Parcela pequena das doenças raras ou ultrarraras já identificadas possui medicamentos específicos para o tratamento. Em alguns casos, eles são registrados, mas não estão disponíveis a todos os pacientes no Sistema Único de Saúde (SUS). A CASA JOTA discutiu, em webinar patrocinado pela BioMarin nesta quinta-feira (3/2), um desses casos.
Hoje, não há tratamento específico para a ultrarrara lipofuscinose ceroide neuronal tipo 2 (CLN2) no SUS. A Agência Nacional de Vigilância Sanitária (Anvisa) já aprovou o registro de um medicamento, o alfacerliponase, da farmacêutica BioMarin, único existente para a doença. Porém, isso não garante a adoção imediata pelo sistema de saúde.
Em outubro do ano passado, a Comissão Nacional de Incorporação de Tecnologias no Sistema Único de Saúde (Conitec) recomendou que o tratamento não fosse incorporado, e o tema passou por consulta pública no mês seguinte. Agora, o órgão precisará tomar uma nova decisão sobre recomendar ou não a tecnologia. A partir do parecer, a adoção caberá à Secretária de Ciência, Tecnologia, Inovação e Insumos Estratégicos em Saúde do Ministério da Saúde.
A CLN2, também conhecida como um dos tipos da doença de Batten, é caracterizada por mutações genéticas que causam uma deficiência da enzima lisossomal tripeptidil-peptidase 1. Na prática, ela compromete o sistema nervoso central no início da infância, por isso a CLN2 é uma doença ultrarrara grave, neurodegenerativa e fatal.
Geralmente, os primeiros indícios dela são observados a partir dos dois anos de idade, com efeitos na fala e crises epilépticas. Já no início da adolescência, a doença se torna debilitante e progride até a morte. Desde 2006, foram identificados 25 casos de CLN2 no Brasil. Porém, se estima que o número seja três vezes maior.
“O primeiro sinal dessa doença pode ser o atraso da fala, que muitas crianças não chegam a desenvolver. As convulsões se tornam cada vez mais frequentes, mostrando o grau de severidade e o quão catastrófica ela é”, afirmou Carolina Fischinger, médica especialista em genética médica do Hospital de Clínicas de Porto Alegre.
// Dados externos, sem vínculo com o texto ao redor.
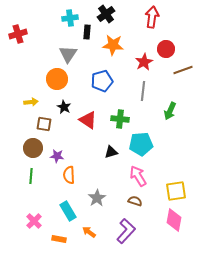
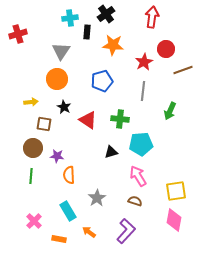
gray triangle: moved 7 px left, 3 px up
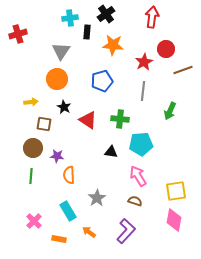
black triangle: rotated 24 degrees clockwise
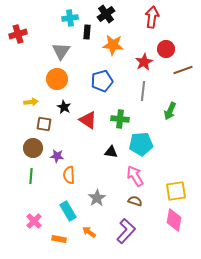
pink arrow: moved 3 px left
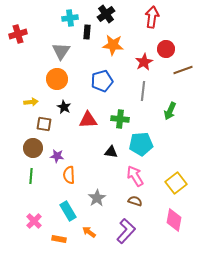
red triangle: rotated 36 degrees counterclockwise
yellow square: moved 8 px up; rotated 30 degrees counterclockwise
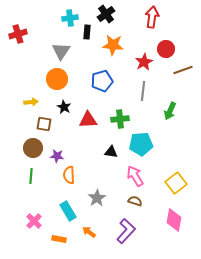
green cross: rotated 12 degrees counterclockwise
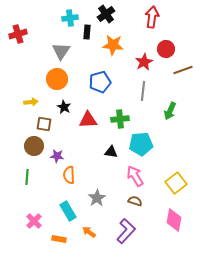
blue pentagon: moved 2 px left, 1 px down
brown circle: moved 1 px right, 2 px up
green line: moved 4 px left, 1 px down
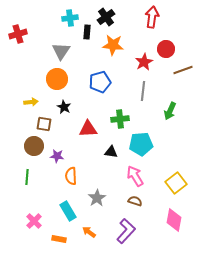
black cross: moved 3 px down
red triangle: moved 9 px down
orange semicircle: moved 2 px right, 1 px down
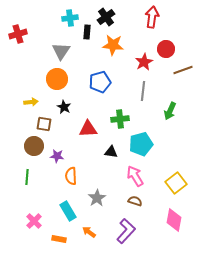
cyan pentagon: rotated 10 degrees counterclockwise
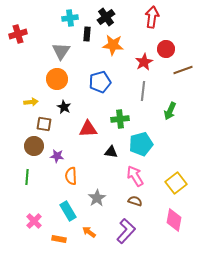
black rectangle: moved 2 px down
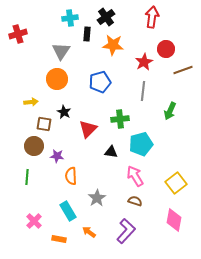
black star: moved 5 px down
red triangle: rotated 42 degrees counterclockwise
“É importante que se tenha acesso a diagnóstico e tratamento, inclusive porque se trata de uma doença genética rara que pode ter outros casos na família”, completou.
Segundo a avaliação do Ministério da Saúde, as evidências clínicas
apontam para eficácia do tratamento de CLN2 com alfacerliponase em retardar a progressão da doença, mas ainda há dúvidas sobre o ganho de anos de vida
após o diagnóstico da doença.
“Essa doença é devastadora, mas, a partir do momento em que a criança tem acesso ao tratamento, ela consegue deter o avanço da doença e passa a reaprender”, afirmou Monica Aderaldo, presidente da Federação de Doenças Raras Norte, Nordeste e Centro-Oeste (Fedrann).
Ela relatou que há, atualmente, 15 crianças diagnosticadas com CLN2 no Brasil, de acordo com o acompanhamento da organização. “A maioria das doenças raras não tem tratamento eficaz, só paliativo, mas a CLN2 tem. Temos que ser mais ágeis do que a doença, senão a criança terá sequelas irreversíveis e irreparáveis”, disse.
A avaliação da Conitec estima que o custo incremental por paciente com a incorporação do medicamento seria de R$ 38,5 milhões. “Há o direito à saúde, se tratando de medicamentos aprovados. Mas uma família sozinha não deve buscar esse direito, ela precisa ser apoiada. Estamos falando de 15 crianças, mas precisamos criar uma política pública sobre isso”, disse o senador Flavio Arns (Podemos-PR).
“Medicamentos para doenças raras são caros, até porque a indústria farmacêutica não é filantropia. Mas acreditamos que, uma vez que o tratamento é incorporado, o preço dele tende a cair, já que o Ministério da Saúde é o único comprador e tem poder de barganha”, defendeu Aderaldo.